When running L3s, the hard-coded finalization parameters at

// defaultFinalityLookback defines the amount of L1<>L2 relations to track for finalization purposes, one per L1 block.
//
// When L1 finalizes blocks, it finalizes finalityLookback blocks behind the L1 head.
// Non-finality may take longer, but when it does finalize again, it is within this range of the L1 head.
// Thus we only need to retain the L1<>L2 derivation relation data of this many L1 blocks.
//
// In the event of older finalization signals, misconfiguration, or insufficient L1<>L2 derivation relation data,
// then we may miss the opportunity to finalize more L2 blocks.
// This does not cause any divergence, it just causes lagging finalization status.
//
// The beacon chain on mainnet has 32 slots per epoch,
// and new finalization events happen at most 4 epochs behind the head.
// And then we add 1 to make pruning easier by leaving room for a new item without pruning the 32*4.
const defaultFinalityLookback = 4*32 + 1
// finalityDelay is the number of L1 blocks to traverse before trying to finalize L2 blocks again.
// We do not want to do this too often, since it requires fetching a L1 block by number, so no cache data.
const finalityDelay = 64

don't work well. L2s usually have a block time of 2s, so a sixth of Ethereum's target block time of 12s.

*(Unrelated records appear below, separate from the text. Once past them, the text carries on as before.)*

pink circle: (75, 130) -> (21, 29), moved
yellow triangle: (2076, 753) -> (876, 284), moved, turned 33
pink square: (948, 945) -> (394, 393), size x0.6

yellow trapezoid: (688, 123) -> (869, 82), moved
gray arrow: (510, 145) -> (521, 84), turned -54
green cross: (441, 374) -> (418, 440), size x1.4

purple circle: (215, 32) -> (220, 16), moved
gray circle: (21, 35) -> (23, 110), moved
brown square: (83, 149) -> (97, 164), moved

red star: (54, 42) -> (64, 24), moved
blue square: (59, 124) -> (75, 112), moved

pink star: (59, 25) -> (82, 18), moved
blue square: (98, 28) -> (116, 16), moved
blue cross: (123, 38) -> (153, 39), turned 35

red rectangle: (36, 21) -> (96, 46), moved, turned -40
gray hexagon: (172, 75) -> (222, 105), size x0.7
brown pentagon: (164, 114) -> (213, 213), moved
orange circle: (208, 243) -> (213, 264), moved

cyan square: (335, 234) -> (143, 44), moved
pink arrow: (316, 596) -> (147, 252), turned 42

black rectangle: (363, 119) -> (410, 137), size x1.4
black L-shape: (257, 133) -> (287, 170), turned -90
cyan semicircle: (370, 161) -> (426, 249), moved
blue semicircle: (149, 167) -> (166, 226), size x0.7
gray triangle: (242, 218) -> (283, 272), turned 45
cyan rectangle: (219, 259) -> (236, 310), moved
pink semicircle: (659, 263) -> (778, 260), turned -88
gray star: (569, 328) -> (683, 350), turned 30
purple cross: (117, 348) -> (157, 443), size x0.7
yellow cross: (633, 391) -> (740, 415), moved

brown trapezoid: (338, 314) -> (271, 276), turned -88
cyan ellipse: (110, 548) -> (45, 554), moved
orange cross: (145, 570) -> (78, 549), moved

We could make those constants optionally configurable, or even better make the L1 block time optionally configurable and then adjust these constants accordingly, similar to how the finality loopback is already calculated differently for AltDA chains at

// calcFinalityLookback calculates the default finality lookback based on DA challenge window if altDA
// mode is activated or L1 finality lookback.
func calcFinalityLookback(cfg *rollup.Config) uint64 {
// in alt-da mode the longest finality lookback is a commitment is challenged on the last block of
// the challenge window in which case it will be both challenge + resolve window.
if cfg.AltDAEnabled() {
lkb := cfg.AltDAConfig.DAChallengeWindow + cfg.AltDAConfig.DAResolveWindow + 1
// in the case only if the altDA windows are longer than the default finality lookback
if lkb > defaultFinalityLookback {
return lkb
}
}
return defaultFinalityLookback
}

We could then also auto-detect at startup if a L1ChainID is known in the embedded superchain-registry and then load the block time automatically. This way, L3s using e.g. Base or OPM would just work out of the box without additional configuration.

In a next step we may even consider adding an optional L1BlockTime to the rollup config.